↓↓↓
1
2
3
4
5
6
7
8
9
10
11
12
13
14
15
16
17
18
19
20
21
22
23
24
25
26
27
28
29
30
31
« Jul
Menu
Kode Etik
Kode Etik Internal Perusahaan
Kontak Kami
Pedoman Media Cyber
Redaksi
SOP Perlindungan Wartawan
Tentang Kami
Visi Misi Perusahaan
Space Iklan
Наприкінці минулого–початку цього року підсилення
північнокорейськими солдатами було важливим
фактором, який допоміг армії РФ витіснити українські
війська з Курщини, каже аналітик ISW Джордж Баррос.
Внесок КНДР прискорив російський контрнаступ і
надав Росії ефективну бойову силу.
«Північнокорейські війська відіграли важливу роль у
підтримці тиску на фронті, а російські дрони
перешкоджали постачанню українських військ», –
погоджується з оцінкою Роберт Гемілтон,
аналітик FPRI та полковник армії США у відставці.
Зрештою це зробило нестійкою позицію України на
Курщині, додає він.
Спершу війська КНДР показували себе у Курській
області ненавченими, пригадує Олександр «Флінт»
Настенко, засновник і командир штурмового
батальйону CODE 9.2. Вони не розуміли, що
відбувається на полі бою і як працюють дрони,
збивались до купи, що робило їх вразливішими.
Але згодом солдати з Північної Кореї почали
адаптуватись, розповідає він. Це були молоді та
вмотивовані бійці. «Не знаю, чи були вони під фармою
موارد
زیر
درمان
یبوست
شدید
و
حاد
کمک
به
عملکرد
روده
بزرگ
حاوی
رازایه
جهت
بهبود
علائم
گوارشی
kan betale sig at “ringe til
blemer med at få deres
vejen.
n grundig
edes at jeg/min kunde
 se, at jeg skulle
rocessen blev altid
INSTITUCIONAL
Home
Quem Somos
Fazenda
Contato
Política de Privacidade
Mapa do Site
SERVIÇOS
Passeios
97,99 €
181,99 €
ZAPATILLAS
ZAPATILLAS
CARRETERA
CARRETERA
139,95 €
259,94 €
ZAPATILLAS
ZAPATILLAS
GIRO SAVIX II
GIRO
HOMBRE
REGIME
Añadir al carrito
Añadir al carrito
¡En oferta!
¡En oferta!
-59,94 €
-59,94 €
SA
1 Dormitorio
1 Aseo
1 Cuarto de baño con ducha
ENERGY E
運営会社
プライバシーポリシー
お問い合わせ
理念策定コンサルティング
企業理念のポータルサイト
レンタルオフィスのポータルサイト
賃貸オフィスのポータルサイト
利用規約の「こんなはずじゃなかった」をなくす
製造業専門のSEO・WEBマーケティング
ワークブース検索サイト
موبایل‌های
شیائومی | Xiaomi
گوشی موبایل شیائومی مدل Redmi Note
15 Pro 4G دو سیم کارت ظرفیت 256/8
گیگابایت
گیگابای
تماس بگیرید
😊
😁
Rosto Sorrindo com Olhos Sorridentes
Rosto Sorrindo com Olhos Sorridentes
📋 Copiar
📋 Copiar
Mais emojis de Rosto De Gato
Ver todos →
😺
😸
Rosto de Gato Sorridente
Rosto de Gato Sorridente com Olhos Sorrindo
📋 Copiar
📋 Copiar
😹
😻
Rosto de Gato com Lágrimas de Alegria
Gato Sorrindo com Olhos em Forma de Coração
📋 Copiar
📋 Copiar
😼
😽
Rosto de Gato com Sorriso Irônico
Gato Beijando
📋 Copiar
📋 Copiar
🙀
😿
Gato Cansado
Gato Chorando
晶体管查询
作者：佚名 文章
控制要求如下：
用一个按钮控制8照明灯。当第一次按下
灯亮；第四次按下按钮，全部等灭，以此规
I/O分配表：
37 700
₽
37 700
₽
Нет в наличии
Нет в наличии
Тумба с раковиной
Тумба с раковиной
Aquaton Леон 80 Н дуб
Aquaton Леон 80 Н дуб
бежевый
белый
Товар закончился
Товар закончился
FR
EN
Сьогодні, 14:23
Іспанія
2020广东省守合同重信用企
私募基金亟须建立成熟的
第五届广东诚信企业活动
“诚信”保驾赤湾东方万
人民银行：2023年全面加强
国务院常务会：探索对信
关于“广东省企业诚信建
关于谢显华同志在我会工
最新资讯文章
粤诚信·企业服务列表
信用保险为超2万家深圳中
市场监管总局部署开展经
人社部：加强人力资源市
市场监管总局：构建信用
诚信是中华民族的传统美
↑↑↑
→ PROBLEM REQUIREMENTS
Provide the number of lines in the entries that include "Perusahaan", and no other text.

→ ANSWER SPACE
2